Margaret had not expected love during those visits. She had learned long ago that love in her family was conditional on usefulness. What she had not expected was for the visits to stop entirely.

Sharon went to the storage area and came back with the brush and cleaning solution, holding them toward Margaret with the expression of someone performing helpfulness for an audience. The other women were waiting to see what Margaret would do, whether she would refuse and trigger what came after that, or whether she would comply and end this particular episode sooner.

Margaret took the materials without comment.

She stood and walked toward the bathroom at the back of the cell, her knees already aching from the previous time she had done this, from the cold of the tile floor pressing into her bones for hours. She did not say anything about the pain. She had learned, as she had learned everything in this place, that saying things only ever made them worse. The other women in the cell did not care if her knees hurt. They cared about compliance and entertainment. Pain made you more entertaining.

She was at the bathroom door when the cell door opened.

A guard stood in the entrance, clipboard in hand. He looked at the room with the minimal attention of a man who had many cells to visit and was visiting this one because the schedule said so. His gaze did not really land on anyone. He was simply reading the list he needed to get through before the end of his shift.

“Hart.”

Margaret stopped. She had the brush in one hand and the cleaning solution in the other, and something in her chest had already begun to shift at the sound of her name spoken that way, with that specific formality that meant something official.

“Visitor,” the guard said.

Margaret set the materials down against the wall. “Who is it?”

He glanced at the clipboard without expression. “Marie Lowe. Your mother.”

The cell went very still.

Margaret did not know what had happened in the outside world since her press conference. She did not know where things stood with her family, whether the anger she had last seen on their faces when they walked out of the visiting room had softened or hardened or transformed into something else entirely. She did not know what the lawsuit had produced, whether the public had moved on, whether any of the noise of the past weeks had changed anything about the way her family thought about her.

What she knew was the pattern of Marie’s visits.

Her mother came when she needed something. Every visit had had a purpose woven through it like thread through fabric. Information. Money. Signatures. Cooperation in something the family was planning. Marie would come in with the careful performance of a concerned mother and leave with whatever she had come to get. Margaret had never expected anything else from those visits. She had built her expectations low enough that they could almost never be disappointed.

But her mother had stopped coming.

Margaret thought about what was left to get.

She had given everything to Monica. The transfer was complete and documented, verified by lawyers and courts. She had given the penthouse and the jewelry to the family through Mr. Harrison. Her bank accounts had been emptied long ago to help with the legal fees. There was nothing in any account connected to her name, no property, no investment, no hidden asset waiting to be discovered. She had nothing left that anyone could want.

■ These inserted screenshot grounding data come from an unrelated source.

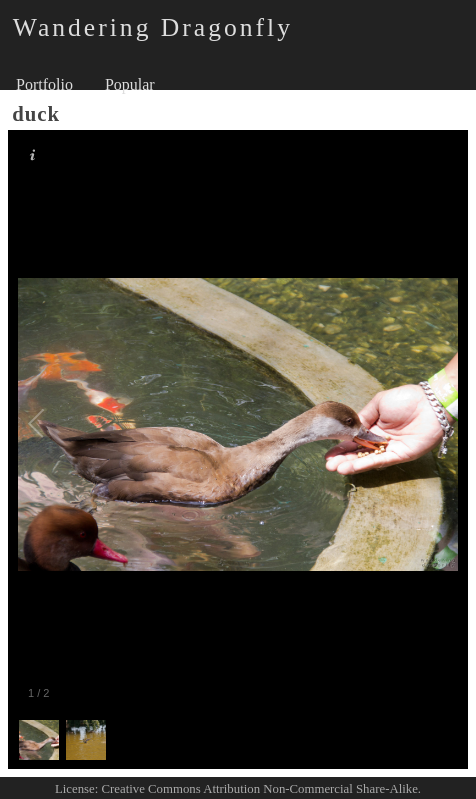 The width and height of the screenshot is (476, 799). What do you see at coordinates (260, 789) in the screenshot?
I see `Creative Commons Attribution Non-Commercial Share-Alike` at bounding box center [260, 789].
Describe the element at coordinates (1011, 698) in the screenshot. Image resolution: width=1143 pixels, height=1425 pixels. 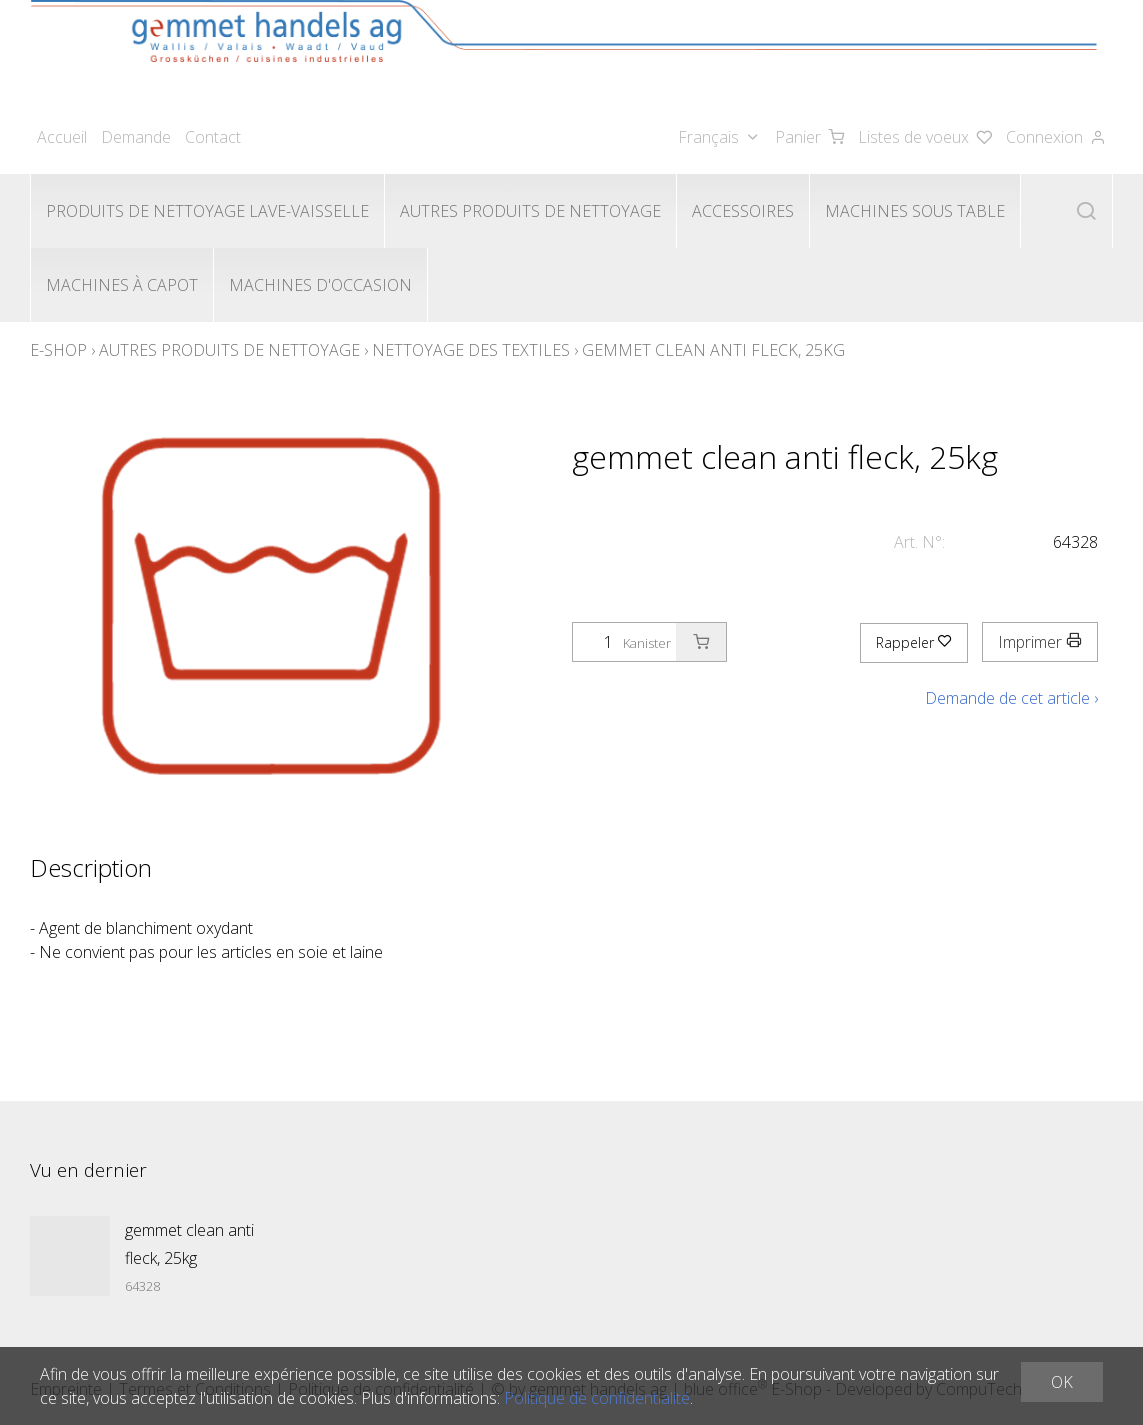 I see `Demande de cet article ›` at that location.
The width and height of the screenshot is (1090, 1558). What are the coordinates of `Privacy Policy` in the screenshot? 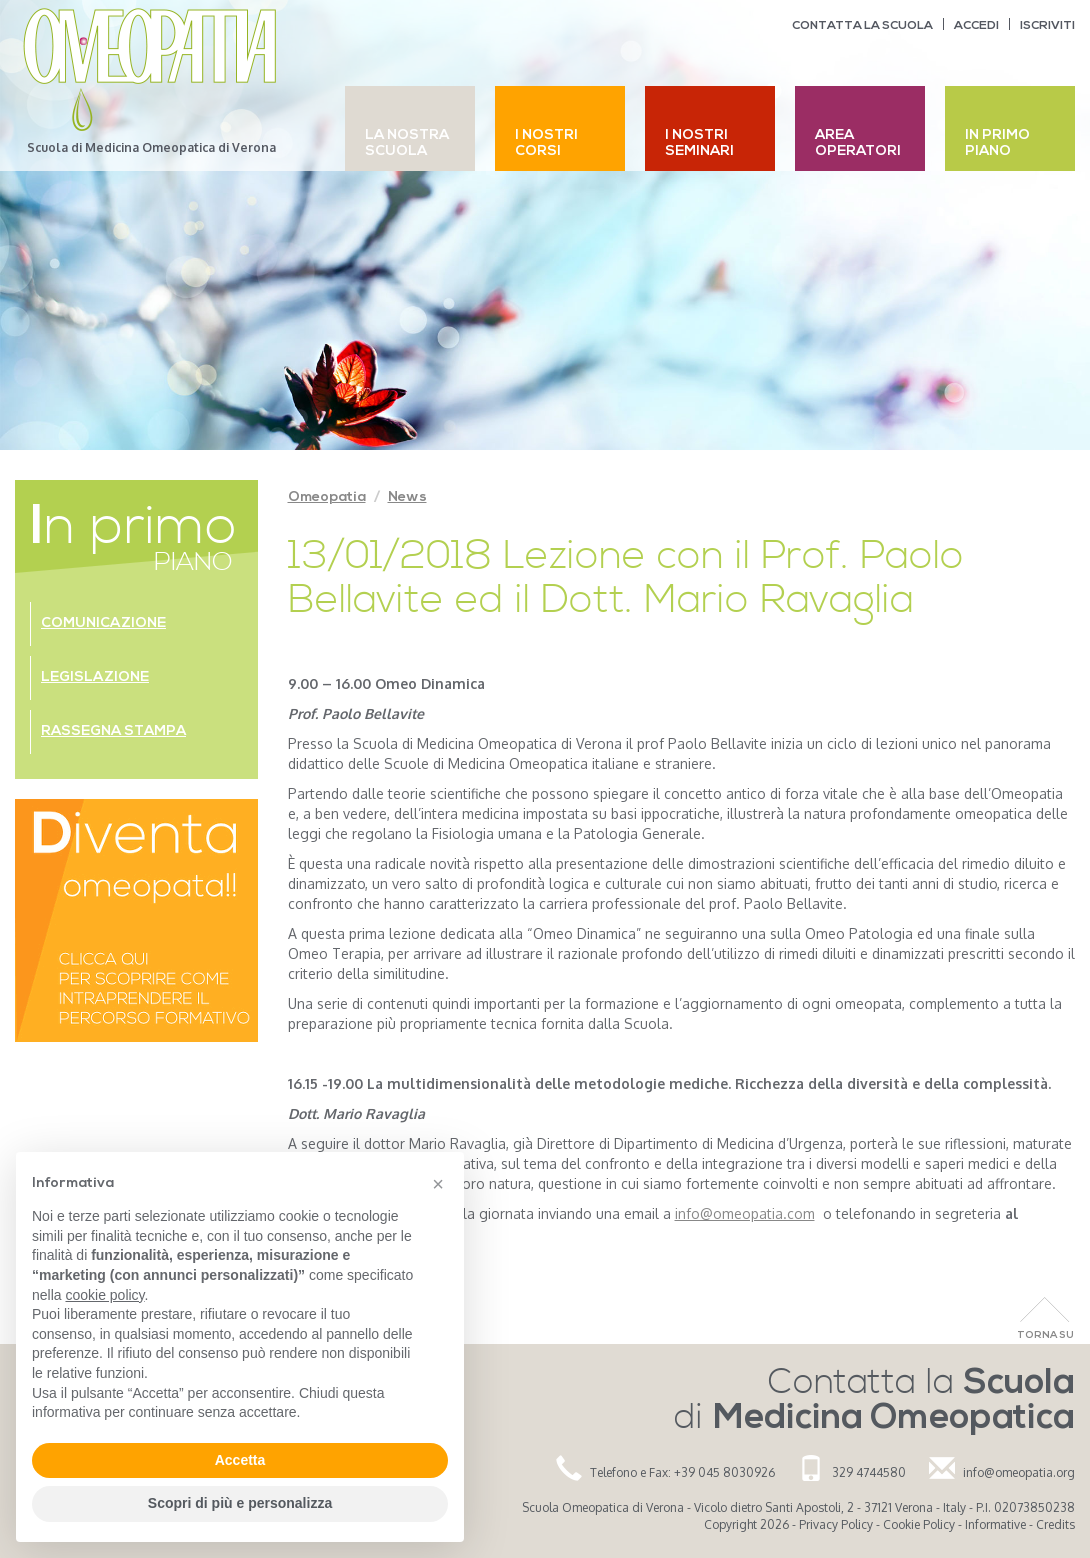 It's located at (836, 1524).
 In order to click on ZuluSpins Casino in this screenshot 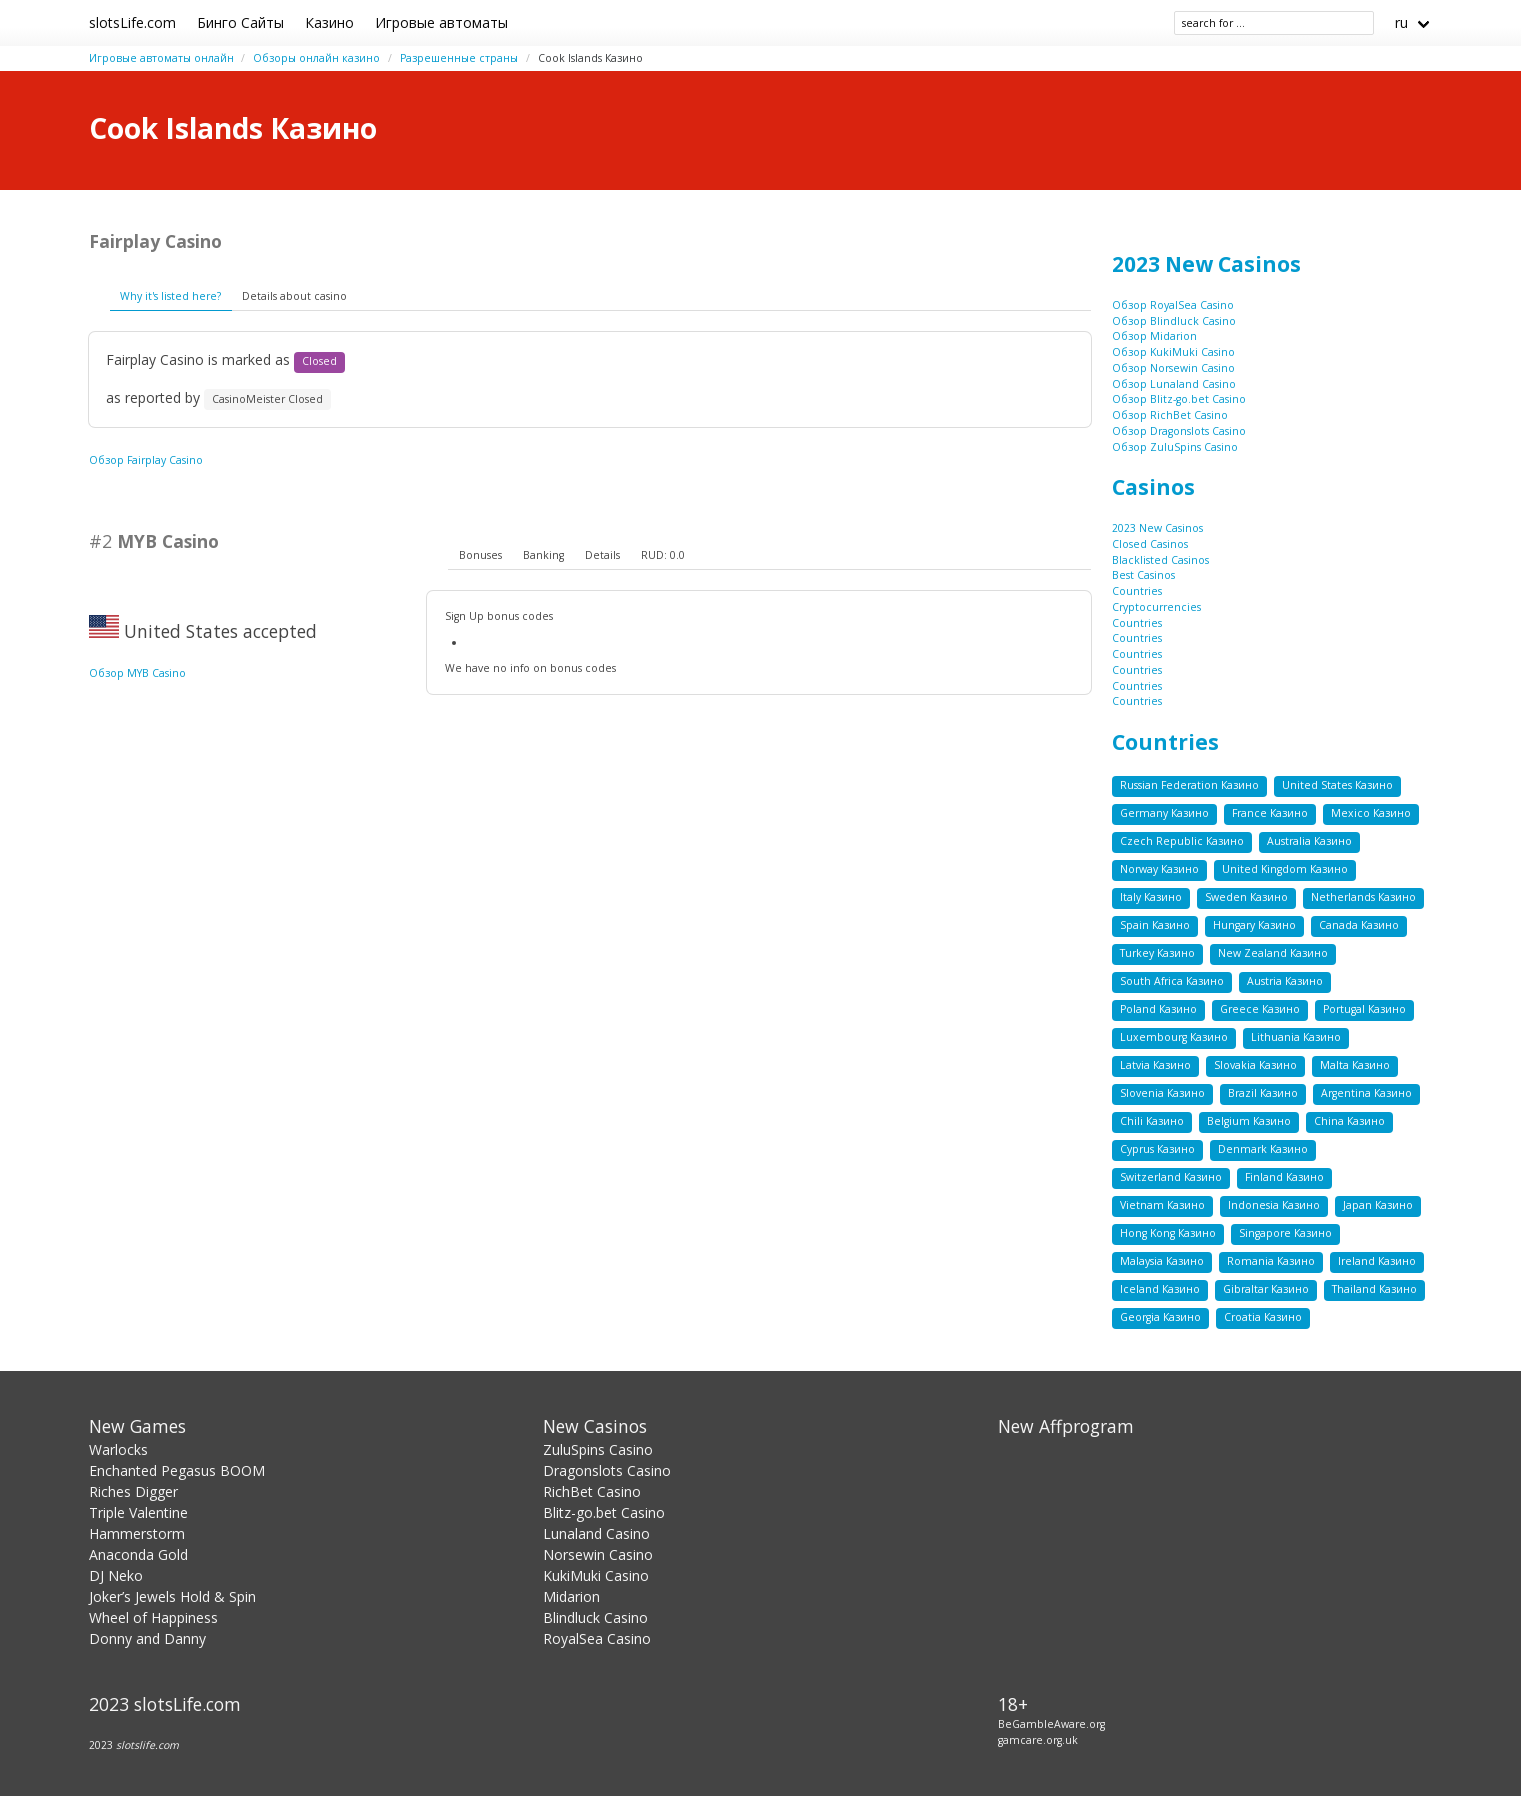 , I will do `click(598, 1449)`.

So what did her mother want?

Chapter 261

The question sat in her chest without an answer, like something she had been asked in a language she was still learning to speak.

She thought about the last time she had seen Marie’s face during a prison visit. The coldness of it. The walk. out without looking back. She thought about the visit before that, and the one before that, each one colder than the last, each one carrying less hope than the previous.

She did not know which version was coming through the visiting room door today.

She did not know if there was a version she had not yet seen.